No, NOT like a Sharia court. I just think we need to find some way to make sure judicial opinions consider the WHOLE of our law, including the basic foundation upon which it is built. A ruling that “seems” to comport with civil law, but IGNORES the roots of that law, is a bad decision.
It is absolutely astounding to me how freely judges ignore God’s Law and Natural Law, but claim their rulings are valid.
I wasn’t trying to intimate you were supporting a Sharia court. I do think it would be problematic to introduce a Christian court too though, and I’m very pro Christianity.
As for returning to our judicial roots, I think that is a noble cause.

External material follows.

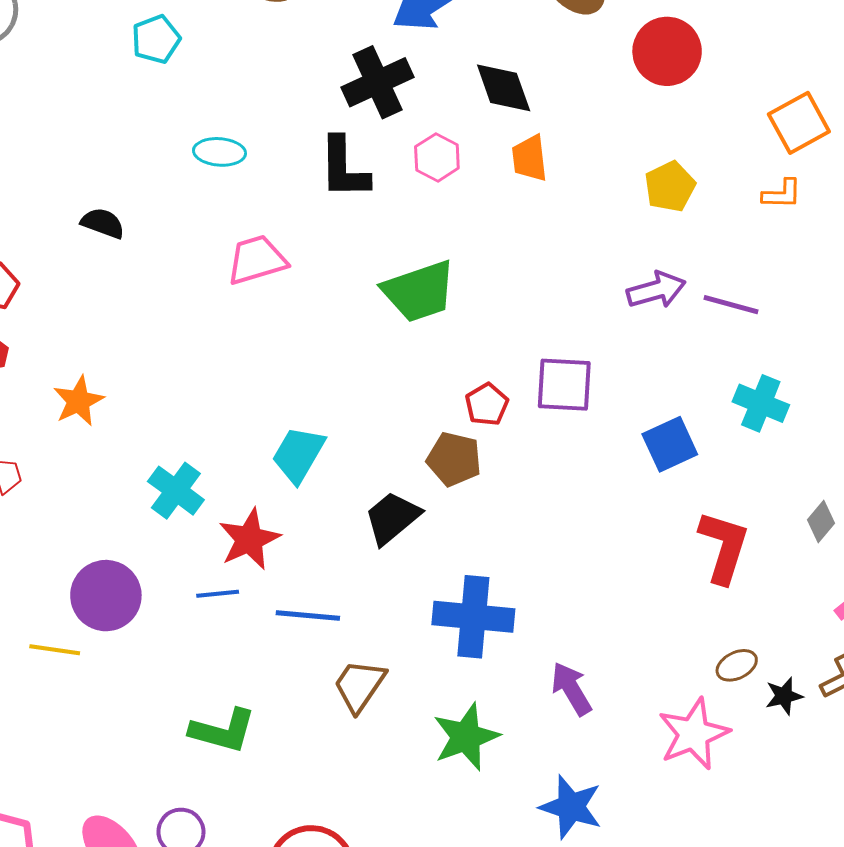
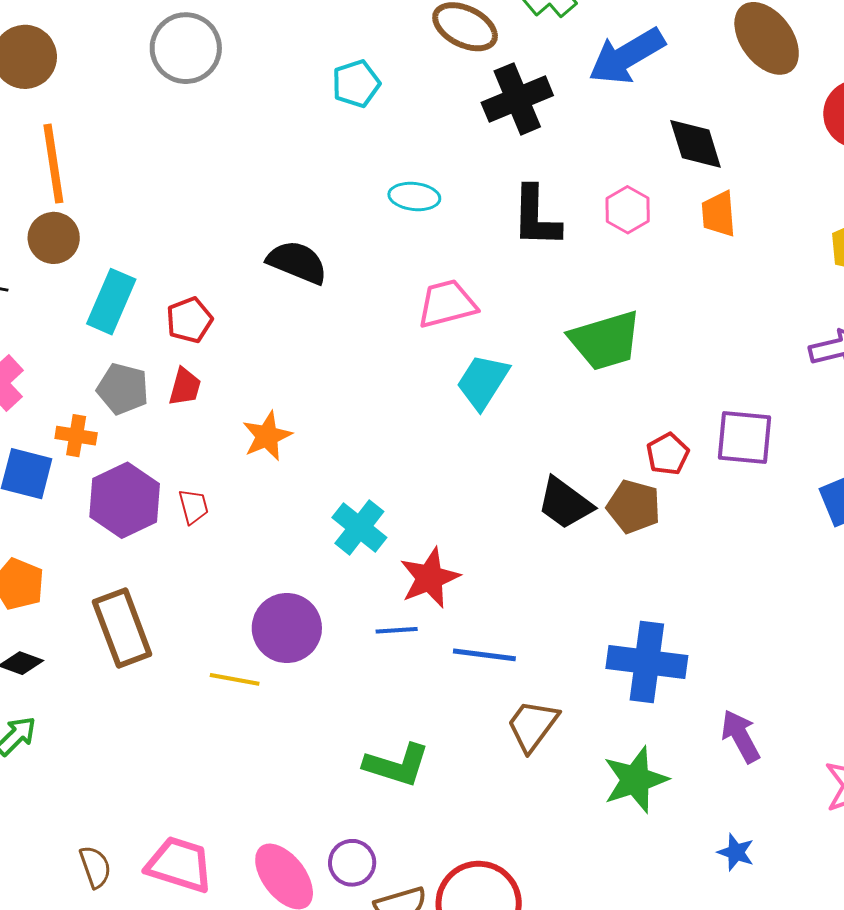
black cross: (377, 82) -> (517, 99), moved
black semicircle: (103, 223) -> (297, 262), size x1.4
cyan trapezoid: (298, 454) -> (483, 382), moved
black trapezoid: (392, 518) -> (565, 503), moved, turned -106
blue star: (571, 807) -> (736, 852), size x0.6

For about the last six months, I’ve been trying to emphasize that our Constitution if implemented in a non-Christian nation, would have a very hard time giving the populace what it was intended to. I think that’s why we’re seeing so many problems in our own nation. As we drift from God, we drift from the glue that holds our nation together.
I think that holds true in criminal courts, and of course at the SCOTUS also.
Your goal is a decent one. In spirit, I’m with you. I’d have to give it more thought to know exactly how we get there though, without causing down sides along with it.
You are wrong, not on principle but on implementation/reasoning. You se there's this thing called precedent *spit*, which ostensibly is to function just as you suggest. The problem is that the cases used for precedent are chosen to fit the conclusion the judge wants.
What we need is Constitutionalism instead of case-law; that is, start with the Constitution and reason [completely] from there w/o appealing to prior decisions.